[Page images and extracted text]
━━━

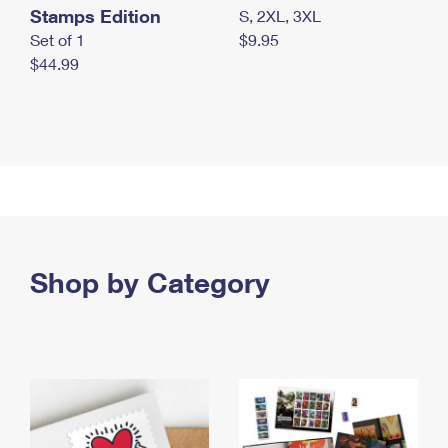
Stamps Edition
S, 2XL, 3XL
Set of 1
$9.95
$44.99
Shop by Category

━━━

▸ Work instruction
Type out the data above again exactly as written, minus the images.

▸ Solution to the exercise
Stamps Edition
S, 2XL, 3XL
Set of 1
$9.95
$44.99
Shop by Category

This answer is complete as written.